One Senate candidate is shining a light on a little-known, but important, issue facing American consumers: surveillance pricing.
What's happening?
Mallory McMorrow, Michigan's current Senate Majority Whip and candidate for U.S. Senate, is exposing a trend tech companies are using to unfairly raise prices.
The cost of your flight went up because you searched for it twice. Your rideshare costs more because your phone battery is dying.
— Mallory McMorrow (@MalloryMcMorrow) March 27, 2026
This is surveillance pricing – corporations using your own data and behaviors against you.
In the US Senate, I've got a plan to ban it. pic.twitter.com/xCRDZmmpIX
In a 97-second video released on X, the senate candidate explained that "companies are using algorithmic pricing tools to study your personal data and charge you exactly what they'll think you'll pay … companies can charge you completely different prices for the exact same thing."
Surveillance pricing uses AI alongside personal factors like your search history, location, and even your phone's remaining battery life to alter what you'd be charged for goods and services.
McMorrow explained surveillance pricing with an upsetting hypothetical: Ridesharing companies can nearly double the cost of your ride if your phone battery is at 20% or lower, taking advantage of your need for quick service.

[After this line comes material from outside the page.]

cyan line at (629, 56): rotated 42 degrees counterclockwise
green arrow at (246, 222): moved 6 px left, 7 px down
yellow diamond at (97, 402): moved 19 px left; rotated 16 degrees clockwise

In another example, she stated that airlines can significantly raise prices if they've seen that you searched for a flight more than once.
Why is surveillance pricing concerning?
Companies and employers shouldn't be, as McMorrow put it, "using your own data and behaviors against you."
Beyond invading our personal privacy and subjecting us to unfair prices, surveillance pricing has the potential to harm us in other ways.
McMorrow claimed that its use in determining workers' wages is especially unfair, highlighting the nursing field as one especially egregious example, leading to worse patient outcomes.
What's being done about surveillance pricing?
As part of a campaign promise, McMorrow stated that, if elected, she would introduce legislation to end surveillance pricing. Specifically, McMorrow promised to try to ban personalized prices, protect gig workers, and prevent surveillance pricing from raising rents and insurance costs.
But despite what one political candidate promises, it's clear that more protections are needed to ensure tech companies can't abuse American consumers with surveillance pricing, even if you forgot to charge your phone.